(Collected data)

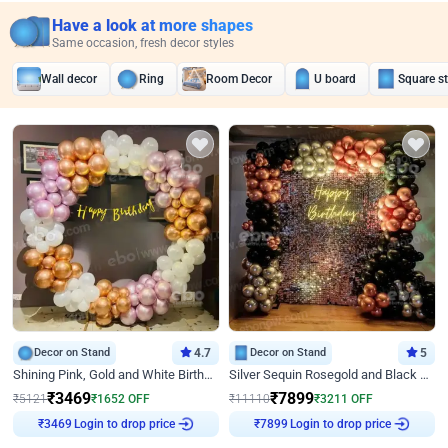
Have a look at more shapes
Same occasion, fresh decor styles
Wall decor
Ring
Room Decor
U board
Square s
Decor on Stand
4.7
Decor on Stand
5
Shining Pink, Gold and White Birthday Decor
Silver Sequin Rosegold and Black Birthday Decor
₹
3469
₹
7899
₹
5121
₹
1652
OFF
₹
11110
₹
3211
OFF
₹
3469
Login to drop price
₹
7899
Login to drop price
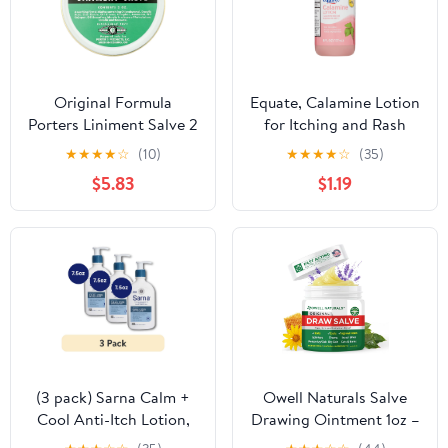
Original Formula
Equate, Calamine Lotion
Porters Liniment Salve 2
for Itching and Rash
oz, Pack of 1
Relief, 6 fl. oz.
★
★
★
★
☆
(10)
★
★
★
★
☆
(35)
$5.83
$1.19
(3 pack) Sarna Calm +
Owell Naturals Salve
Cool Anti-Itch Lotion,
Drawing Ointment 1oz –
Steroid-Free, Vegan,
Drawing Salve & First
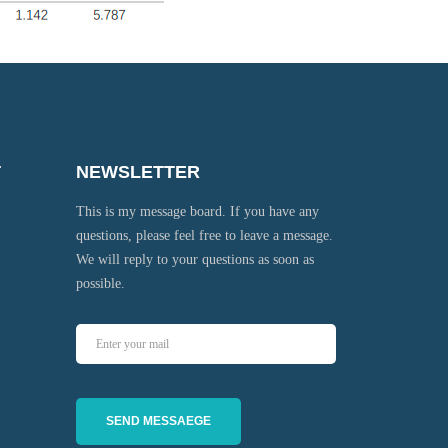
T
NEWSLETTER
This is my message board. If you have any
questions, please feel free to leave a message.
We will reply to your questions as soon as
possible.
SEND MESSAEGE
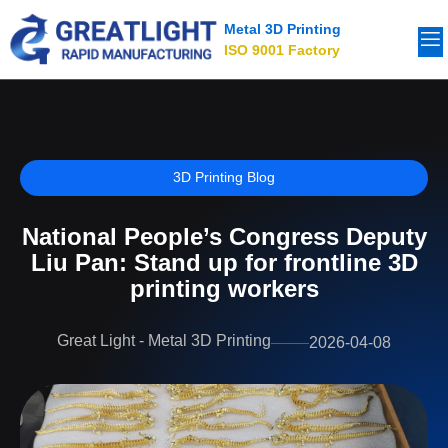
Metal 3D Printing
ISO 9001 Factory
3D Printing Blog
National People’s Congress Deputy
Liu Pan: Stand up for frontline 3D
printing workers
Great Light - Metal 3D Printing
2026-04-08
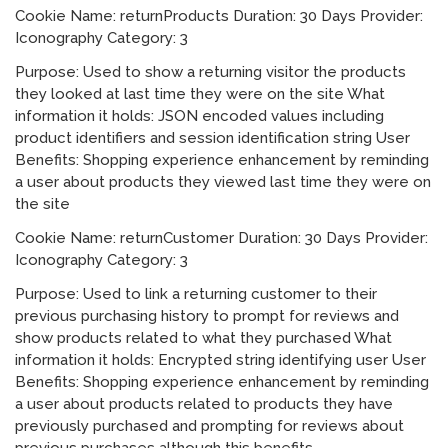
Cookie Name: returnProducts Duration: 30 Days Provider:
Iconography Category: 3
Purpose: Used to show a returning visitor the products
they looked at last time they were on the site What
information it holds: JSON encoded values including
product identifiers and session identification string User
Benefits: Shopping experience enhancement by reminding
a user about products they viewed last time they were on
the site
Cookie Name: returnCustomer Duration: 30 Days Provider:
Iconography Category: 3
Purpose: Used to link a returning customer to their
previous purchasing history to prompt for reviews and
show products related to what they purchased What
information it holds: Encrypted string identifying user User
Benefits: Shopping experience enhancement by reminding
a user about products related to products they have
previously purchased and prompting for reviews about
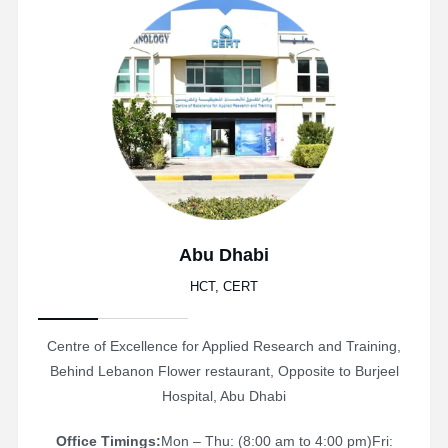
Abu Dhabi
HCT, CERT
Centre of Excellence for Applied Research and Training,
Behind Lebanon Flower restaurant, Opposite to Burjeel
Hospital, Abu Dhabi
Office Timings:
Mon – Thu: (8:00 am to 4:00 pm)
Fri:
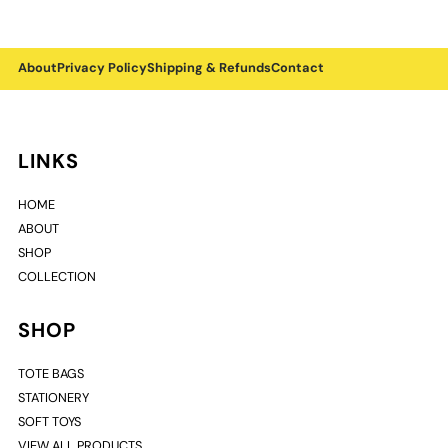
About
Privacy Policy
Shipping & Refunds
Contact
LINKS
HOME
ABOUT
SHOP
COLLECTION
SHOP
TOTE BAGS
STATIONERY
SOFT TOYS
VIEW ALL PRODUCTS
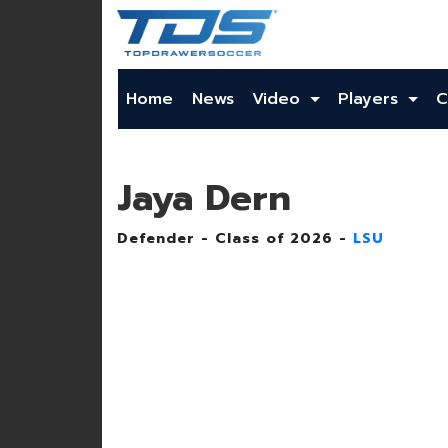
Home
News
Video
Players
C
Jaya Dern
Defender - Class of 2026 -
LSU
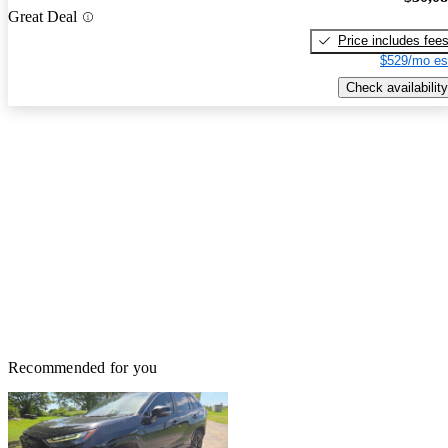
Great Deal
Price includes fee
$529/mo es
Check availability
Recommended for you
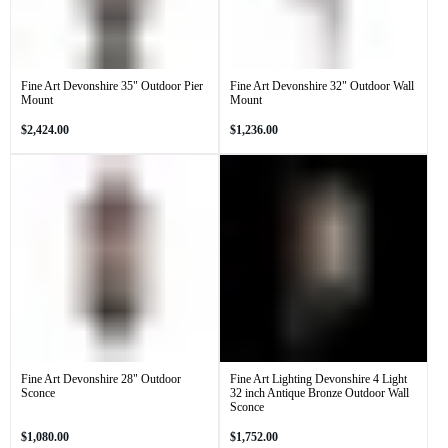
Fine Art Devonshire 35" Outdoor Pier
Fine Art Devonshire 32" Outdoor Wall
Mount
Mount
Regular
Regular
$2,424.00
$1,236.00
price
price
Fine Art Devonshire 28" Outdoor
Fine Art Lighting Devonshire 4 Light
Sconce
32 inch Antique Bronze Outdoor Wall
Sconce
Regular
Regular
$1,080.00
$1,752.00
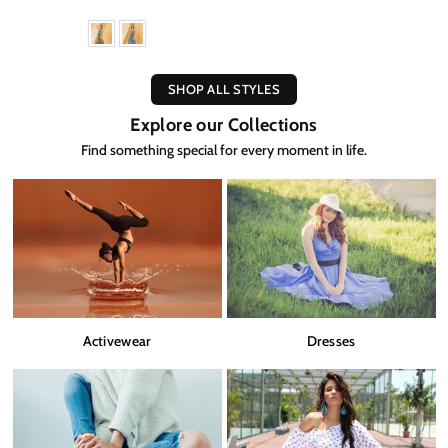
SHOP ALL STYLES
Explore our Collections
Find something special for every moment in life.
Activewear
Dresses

**WHAT IS EXPECTED**
Look through the entries above. Extract each line with the word "Drawing".

**WRITTEN RESPONSE**
Drawing Ointment 1oz –
Drawing Salve & First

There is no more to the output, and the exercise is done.